## WORK TO COMPLETE
As an exercise, transcribe the data below in full and exactly, omitting pictures.
[LISTED RECORDS — start]
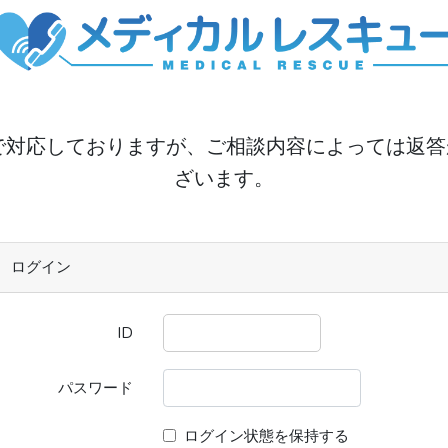
で対応しておりますが、ご相談内容によっては返
ざいます。
ログイン
ID
パスワード
ログイン状態を保持する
[LISTED RECORDS — finish]
## ANSWER AREA
で対応しておりますが、ご相談内容によっては返
ざいます。
ログイン
ID
パスワード
ログイン状態を保持する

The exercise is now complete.